Segment Open

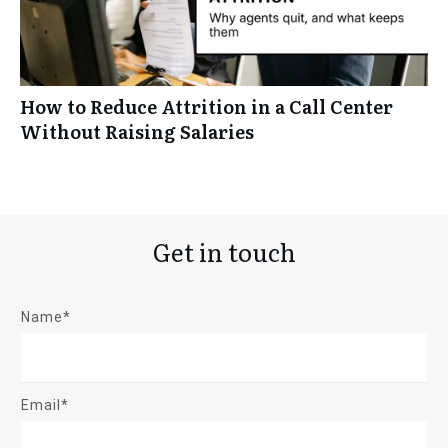
How to Reduce Attrition in a Call Center
Without Raising Salaries
Get in touch
Name*
Email*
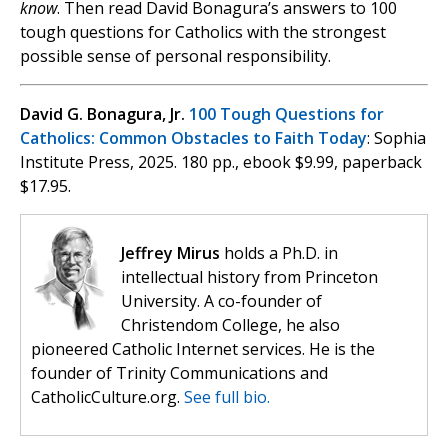
know
. Then read David Bonagura’s answers to 100
tough questions for Catholics with the strongest
possible sense of personal responsibility.
David G. Bonagura, Jr.
100 Tough Questions for
Catholics: Common Obstacles to Faith Today
: Sophia
Institute Press, 2025. 180 pp., ebook $9.99, paperback
$17.95.
Jeffrey Mirus
holds a Ph.D. in
intellectual history from Princeton
University. A co-founder of
Christendom College, he also
pioneered Catholic Internet services. He is the
founder of Trinity Communications and
CatholicCulture.org.
See full bio.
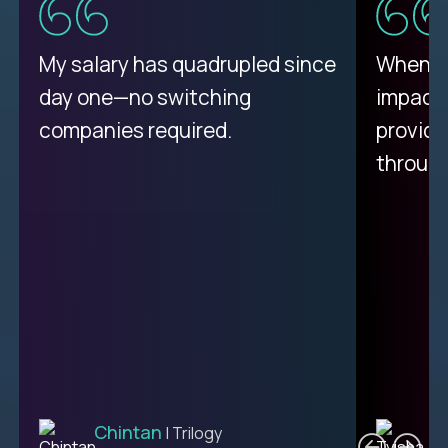
My proudest moment was
My salary has quadrupled since
When a 
achieving a seemingly
day one—no switching
impacte
impossible goal: 75% AI
companies required.
provide
resolution rates across
throug
support.
Ciprian
| Trilogy
Chintan
T
| Trilogy
L2 CUSTOMER SUPPORT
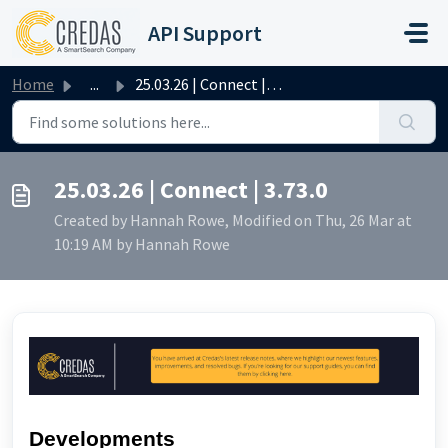
Skip to main content
API Support
Home
...
25.03.26 | Connect | 3.73.0
25.03.26 | Connect | 3.73.0
Created by Hannah Rowe, Modified on Thu, 26 Mar at
10:19 AM by Hannah Rowe
Developments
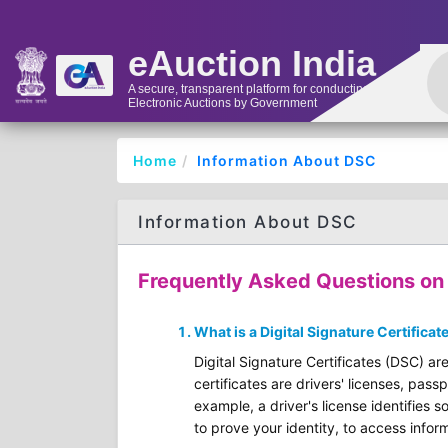
eAuction India
A secure, transparent platform for conducting
Electronic Auctions by Government
Home
Information About DSC
Information About DSC
Frequently Asked Questions on D
What is a Digital Signature Certificat
Digital Signature Certificates (DSC) are
certificates are drivers' licenses, pass
example, a driver's license identifies s
to prove your identity, to access inform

Segment Closed

**EXERCISE BRIEF**
Every entry above needs to be duplicated precisely, and none of the pictures should appear.

**REPLY**
How to Reduce Attrition in a Call Center
Without Raising Salaries
Get in touch
Name*
Email*
know
. Then read David Bonagura’s answers to 100
tough questions for Catholics with the strongest
possible sense of personal responsibility.
David G. Bonagura, Jr.
100 Tough Questions for
Catholics: Common Obstacles to Faith Today
: Sophia
Institute Press, 2025. 180 pp., ebook $9.99, paperback
$17.95.
Jeffrey Mirus
holds a Ph.D. in
intellectual history from Princeton
University. A co-founder of
Christendom College, he also
pioneered Catholic Internet services. He is the
founder of Trinity Communications and
CatholicCulture.org.
See full bio.
My proudest moment was
My salary has quadrupled since
When a 
achieving a seemingly
day one—no switching
impacte
impossible goal: 75% AI
companies required.
provide
resolution rates across
throug
support.
Ciprian
| Trilogy
Chintan
T
| Trilogy
L2 CUSTOMER SUPPORT
Skip to main content
API Support
Home
...
25.03.26 | Connect | 3.73.0
25.03.26 | Connect | 3.73.0
Created by Hannah Rowe, Modified on Thu, 26 Mar at
10:19 AM by Hannah Rowe
Developments
eAuction India
A secure, transparent platform for conducting
Electronic Auctions by Government
Home
Information About DSC
Information About DSC
Frequently Asked Questions on D
What is a Digital Signature Certificat
Digital Signature Certificates (DSC) are
certificates are drivers' licenses, pass
example, a driver's license identifies s
to prove your identity, to access inform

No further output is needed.